Im Restaurant oder beim Friseur ist es Usus, den fleißigen Dienstleistern ein Trinkgeld zukommen zu lassen. Gerade bei gutem Service kann da schon einiges zusammenkommen. Ob sich das Finanzamt dafür interessiert, kommt drauf an. Trinkgelder müssen Sie nämlich unterscheiden in freiwillige Leistungen und solche, auf die der Angestellte einen Rechtsanspruch hat.

Kleiner Dank

Waren Sie mit Ihrem Kellner besonders zufrieden oder freuen sich über Ihren schicken neuen Haarschnitt?

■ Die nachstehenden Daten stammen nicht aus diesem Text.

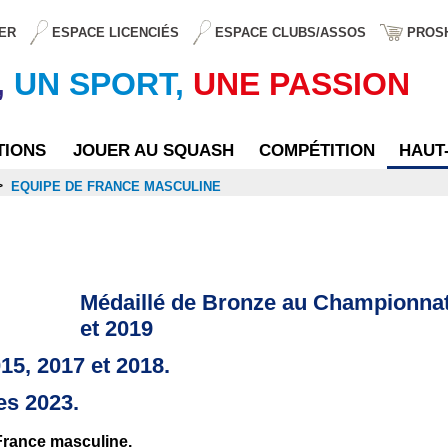
ER
ESPACE LICENCIÉS
ESPACE CLUBS/ASSOS
PROS
,
UN SPORT,
UNE PASSION
TIONS
JOUER AU SQUASH
COMPÉTITION
HAUT
>
EQUIPE DE FRANCE MASCULINE
uline
Médaillé de Bronze au Championnat
et 2019
5, 2017 et 2018.
es 2023.
France masculine.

Dann werden Sie sicherlich beim Bezahlen der Rechnung ein kleineres oder größeres Trinkgeld dazugeben. Gerade in Branchen mit eher niedrigem Gehalt, sind die Mitarbeiter auf diese zusätzlichen Zahlungen angewiesen. Zahlen Sie das Trinkgeld freiwillig als Dank für die gute Bedienung, dann ist es tatsächlich steuerfrei. Zurückzuführen ist dies auf das 2002 eingeführte Gesetz zur Steuerfreistellung von Arbeitnehmertrinkgeldern.

Gemeinsame Kasse

Die Steuerfreiheit gilt auch für gemeinsame Trinkgeldkassen. Steht bei Ihrem Friseur ein Sparschwein für alle Mitarbeiter und teilen sich diese den Inhalt nach Feierabend, müssen diese den finanziellen Bonus nicht beim Finanzamt angeben. Eine Sonderregelung gilt allerdings für Spielbanken. Geben Sie dem Croupier ein Trinkgeld in Form von Jetons in den sogenannten Tronc, müssen diese nach Ansicht des Bundesfinanzhofes den Gegenwert versteuern. Anders bei Trinkgeldern für Saalassistenten. Auch wenn der Arbeitgeber die Trinkgelder für das nicht spieltechnische Personal einsammelt und hinterher verteilt, handelt es sich anders als beim Tronc um eine freiwillige Leistung. Steuern fallen nicht an.

Anspruch auf Trinkgeld

Neben den freiwilligen Trinkgeldern haben Arbeitnehmer manchmal auch einen Rechtsanspruch auf zusätzliche Zahlungen. Nämlich dann, wenn sie dies zum Beispiel als Bedienzuschläge im Arbeitsvertrag vereinbart haben. Auch viele Möbelpacker haben in ihrem Vertrag ein Metergeld geregelt. Der Arbeitgeber zahlt diese meist genau festgelegte Summe mit dem Arbeitsentgelt aus. Die Zahlung ist dann steuer- und sozialabgabenpflichtig.

Wie viel ist üblich?

Mit einem freiwilligen Trinkgeld honorieren Gäste oder Kunden zuvorkommenden Service und gute Dienstleistungen. In Deutschland ist in der Regel ein Aufschlag von rund zehn Prozent auf den Rechnungsbetrag üblich. Wollen Sie mit Karte zahlen sollten Sie vorher Fragen, ob Sie das Trinkgeld lieber in bar zahlen sollen. Es kommt dabei nämlich darauf an, ob der Chef die Trinkgelder sammelt und unter den Angestellten verteilt oder jeder seine persönliche Zuwendung behalten kann. Wollen Sie ins Ausland reisen, sollten Sie sich vorher über die örtlichen Gebräuche informieren. In anderen Ländern wird nicht selten ein deutlich höheres Trinkgeld erwartet.